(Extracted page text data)
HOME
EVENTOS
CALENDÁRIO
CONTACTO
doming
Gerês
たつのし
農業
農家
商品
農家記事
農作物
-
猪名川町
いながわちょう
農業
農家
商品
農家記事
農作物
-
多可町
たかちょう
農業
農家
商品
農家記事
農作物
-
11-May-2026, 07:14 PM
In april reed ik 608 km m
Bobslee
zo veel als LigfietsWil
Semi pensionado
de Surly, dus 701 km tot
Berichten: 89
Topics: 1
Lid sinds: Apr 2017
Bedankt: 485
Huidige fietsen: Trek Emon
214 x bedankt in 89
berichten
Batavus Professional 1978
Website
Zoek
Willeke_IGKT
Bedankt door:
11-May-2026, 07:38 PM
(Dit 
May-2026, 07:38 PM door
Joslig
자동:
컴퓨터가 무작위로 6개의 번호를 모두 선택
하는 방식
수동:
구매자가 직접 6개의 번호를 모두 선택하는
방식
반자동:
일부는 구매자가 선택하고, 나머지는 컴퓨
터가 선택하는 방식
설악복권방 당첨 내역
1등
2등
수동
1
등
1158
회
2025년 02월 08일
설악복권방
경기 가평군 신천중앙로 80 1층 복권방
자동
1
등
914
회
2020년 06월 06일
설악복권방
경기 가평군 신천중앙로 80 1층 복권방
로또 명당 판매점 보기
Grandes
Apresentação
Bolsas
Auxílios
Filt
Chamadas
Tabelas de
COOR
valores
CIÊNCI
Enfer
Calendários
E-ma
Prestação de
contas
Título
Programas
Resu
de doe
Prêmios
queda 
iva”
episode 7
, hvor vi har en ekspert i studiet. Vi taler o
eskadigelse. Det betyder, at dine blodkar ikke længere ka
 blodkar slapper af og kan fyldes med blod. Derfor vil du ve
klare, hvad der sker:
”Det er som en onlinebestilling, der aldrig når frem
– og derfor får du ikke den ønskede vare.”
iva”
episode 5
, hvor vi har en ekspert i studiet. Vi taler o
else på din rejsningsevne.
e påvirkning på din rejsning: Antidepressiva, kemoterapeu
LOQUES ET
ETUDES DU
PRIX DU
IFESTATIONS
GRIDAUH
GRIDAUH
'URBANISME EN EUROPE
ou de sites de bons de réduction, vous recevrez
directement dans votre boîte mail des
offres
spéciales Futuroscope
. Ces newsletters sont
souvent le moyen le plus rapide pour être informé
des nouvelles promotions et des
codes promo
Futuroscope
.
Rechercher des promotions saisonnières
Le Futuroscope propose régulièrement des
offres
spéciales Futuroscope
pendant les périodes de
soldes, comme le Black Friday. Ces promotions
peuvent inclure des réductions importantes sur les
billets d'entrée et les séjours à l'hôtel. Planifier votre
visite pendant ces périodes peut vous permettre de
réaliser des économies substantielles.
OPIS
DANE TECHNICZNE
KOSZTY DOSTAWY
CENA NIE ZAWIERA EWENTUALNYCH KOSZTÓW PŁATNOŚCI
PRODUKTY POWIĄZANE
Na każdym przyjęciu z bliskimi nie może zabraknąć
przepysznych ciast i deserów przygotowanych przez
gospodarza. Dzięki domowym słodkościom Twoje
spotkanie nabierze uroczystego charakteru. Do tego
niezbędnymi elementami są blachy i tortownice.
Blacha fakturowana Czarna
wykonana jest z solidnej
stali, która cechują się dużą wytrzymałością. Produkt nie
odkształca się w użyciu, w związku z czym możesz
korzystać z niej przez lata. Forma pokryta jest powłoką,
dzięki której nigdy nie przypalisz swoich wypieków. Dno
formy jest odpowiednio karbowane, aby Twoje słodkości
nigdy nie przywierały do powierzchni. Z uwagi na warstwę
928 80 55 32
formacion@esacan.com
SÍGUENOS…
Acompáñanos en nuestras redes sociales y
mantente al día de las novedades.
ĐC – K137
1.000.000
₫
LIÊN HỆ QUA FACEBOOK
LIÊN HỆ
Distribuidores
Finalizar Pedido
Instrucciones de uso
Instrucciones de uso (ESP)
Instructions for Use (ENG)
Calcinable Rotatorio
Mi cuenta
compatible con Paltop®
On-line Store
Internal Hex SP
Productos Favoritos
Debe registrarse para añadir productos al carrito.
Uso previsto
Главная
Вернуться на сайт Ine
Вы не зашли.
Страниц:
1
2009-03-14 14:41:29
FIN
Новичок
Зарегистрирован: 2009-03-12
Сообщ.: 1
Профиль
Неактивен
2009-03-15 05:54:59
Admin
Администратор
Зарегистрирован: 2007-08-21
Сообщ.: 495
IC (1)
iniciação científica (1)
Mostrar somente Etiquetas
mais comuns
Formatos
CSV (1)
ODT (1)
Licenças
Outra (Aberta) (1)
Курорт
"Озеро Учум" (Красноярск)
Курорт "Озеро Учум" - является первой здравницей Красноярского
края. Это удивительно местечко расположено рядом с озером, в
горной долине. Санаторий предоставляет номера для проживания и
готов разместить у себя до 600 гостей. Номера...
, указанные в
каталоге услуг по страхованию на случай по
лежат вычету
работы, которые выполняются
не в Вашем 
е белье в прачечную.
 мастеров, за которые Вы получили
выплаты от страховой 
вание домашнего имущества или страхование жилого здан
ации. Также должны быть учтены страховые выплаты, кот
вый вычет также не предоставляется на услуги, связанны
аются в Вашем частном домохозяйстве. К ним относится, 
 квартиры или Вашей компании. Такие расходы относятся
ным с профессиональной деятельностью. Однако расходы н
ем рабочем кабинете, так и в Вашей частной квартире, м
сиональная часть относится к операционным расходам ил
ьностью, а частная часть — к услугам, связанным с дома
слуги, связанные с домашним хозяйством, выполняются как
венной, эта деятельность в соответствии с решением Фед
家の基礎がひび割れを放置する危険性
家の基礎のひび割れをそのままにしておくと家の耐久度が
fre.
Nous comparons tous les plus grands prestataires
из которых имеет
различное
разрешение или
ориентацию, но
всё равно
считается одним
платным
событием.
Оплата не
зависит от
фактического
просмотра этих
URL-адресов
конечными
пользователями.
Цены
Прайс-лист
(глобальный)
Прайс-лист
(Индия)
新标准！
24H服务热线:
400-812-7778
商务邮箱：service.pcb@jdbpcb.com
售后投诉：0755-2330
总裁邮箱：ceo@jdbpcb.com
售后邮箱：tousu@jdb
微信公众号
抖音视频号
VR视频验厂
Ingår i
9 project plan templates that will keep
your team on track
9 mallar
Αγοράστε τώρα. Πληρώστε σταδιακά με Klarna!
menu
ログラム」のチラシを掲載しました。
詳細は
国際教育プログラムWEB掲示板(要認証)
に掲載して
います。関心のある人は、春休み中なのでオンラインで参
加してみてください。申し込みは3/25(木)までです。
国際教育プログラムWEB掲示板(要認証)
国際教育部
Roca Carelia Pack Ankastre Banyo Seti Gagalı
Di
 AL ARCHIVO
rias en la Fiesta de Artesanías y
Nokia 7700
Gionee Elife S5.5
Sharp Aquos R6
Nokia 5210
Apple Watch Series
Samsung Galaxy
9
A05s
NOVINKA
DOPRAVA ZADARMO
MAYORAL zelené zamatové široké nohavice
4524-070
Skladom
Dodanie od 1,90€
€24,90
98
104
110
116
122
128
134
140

ASSIGNMENT - Considering only the records above, state the number of lines that include the word "ikke", with nothing added.

OUTPUT - 2